TERANG YANG MEMBERI HIDUP

Hoaks, menurut Kamus Besar Bahasa Indonesia adalah sering dipahami sebagai berita bohong, berita tidak bersumber. Hoaks merupakan rangkaian informasi yang memang sengaja disesatkan, namun “dijual” sebagai kebenaran (Silverman, Craig.2015). Hoaks dapat menimbulkan kekacauan bahkan berpotensi menghancurkan sebuah peradaban bangsa. Namun, meskipun manusia telah tahu dan mengerti dampak buruk dari hoaks, tetap saja menggandrunginya. 

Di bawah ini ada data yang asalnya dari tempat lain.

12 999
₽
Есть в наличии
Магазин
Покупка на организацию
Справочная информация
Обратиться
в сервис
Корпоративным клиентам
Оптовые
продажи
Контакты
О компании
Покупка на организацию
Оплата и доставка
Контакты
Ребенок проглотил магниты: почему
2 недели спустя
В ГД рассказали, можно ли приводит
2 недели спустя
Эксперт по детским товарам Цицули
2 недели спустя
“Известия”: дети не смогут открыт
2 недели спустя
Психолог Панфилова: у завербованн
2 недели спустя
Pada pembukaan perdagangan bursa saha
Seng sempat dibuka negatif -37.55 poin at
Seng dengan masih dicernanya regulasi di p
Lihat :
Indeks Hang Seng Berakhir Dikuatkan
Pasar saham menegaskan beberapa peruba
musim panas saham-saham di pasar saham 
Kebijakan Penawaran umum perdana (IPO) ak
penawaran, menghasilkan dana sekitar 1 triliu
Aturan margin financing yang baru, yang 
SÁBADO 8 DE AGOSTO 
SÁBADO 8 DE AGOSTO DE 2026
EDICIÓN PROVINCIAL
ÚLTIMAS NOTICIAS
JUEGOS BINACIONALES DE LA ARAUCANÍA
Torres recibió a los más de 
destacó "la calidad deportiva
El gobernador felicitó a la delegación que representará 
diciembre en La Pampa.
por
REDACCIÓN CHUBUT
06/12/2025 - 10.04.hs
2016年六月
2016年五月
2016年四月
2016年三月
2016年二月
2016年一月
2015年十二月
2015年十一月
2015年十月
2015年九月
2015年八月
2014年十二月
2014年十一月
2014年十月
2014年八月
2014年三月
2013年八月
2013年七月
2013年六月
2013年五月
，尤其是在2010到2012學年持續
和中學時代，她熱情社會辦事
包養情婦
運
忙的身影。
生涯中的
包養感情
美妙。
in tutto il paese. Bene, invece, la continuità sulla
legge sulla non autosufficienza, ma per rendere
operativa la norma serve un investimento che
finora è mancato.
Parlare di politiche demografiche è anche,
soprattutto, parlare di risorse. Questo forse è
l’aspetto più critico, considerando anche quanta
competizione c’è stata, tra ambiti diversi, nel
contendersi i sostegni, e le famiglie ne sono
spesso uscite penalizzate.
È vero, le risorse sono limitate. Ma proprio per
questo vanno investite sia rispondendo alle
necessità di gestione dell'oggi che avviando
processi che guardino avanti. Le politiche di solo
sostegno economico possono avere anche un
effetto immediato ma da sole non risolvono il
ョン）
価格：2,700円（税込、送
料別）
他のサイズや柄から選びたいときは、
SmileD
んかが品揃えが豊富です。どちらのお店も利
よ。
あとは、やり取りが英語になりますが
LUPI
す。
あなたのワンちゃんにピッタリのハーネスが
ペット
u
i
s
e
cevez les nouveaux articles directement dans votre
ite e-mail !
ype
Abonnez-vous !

Kebalikan dari hoaks adalah berita benar berdasar fakta dan data. Dengan sumber kebenaran maka kita bisa menghasilkan karya yang baik, berguna bagi kehidupan. Berita menyesatkan berujung pada kekacauan dan bencana, sebaliknya kebenaran mengantar kita pada segala sesuatu yang baik.

Natal adalah saat Allah menyatakan kebenaran di dalam Kristus; Sang Firman yang hidup! “Pada mulanya adalah Firman;…”, demikian Yohanes memulai Injilnya. Kalimat pembuka ini mengingatkan para pembacanya kepada awal mula penciptaan yang dimulai dengan, “Pada mulanya…”(Kejadian 1:1). Meskipun demikian ada yang berbeda. Yohanes 1:1 tidak mengenai awal mula karya penciptaan Allah, namun berbicara tentang keberadaan Firman yang kekal.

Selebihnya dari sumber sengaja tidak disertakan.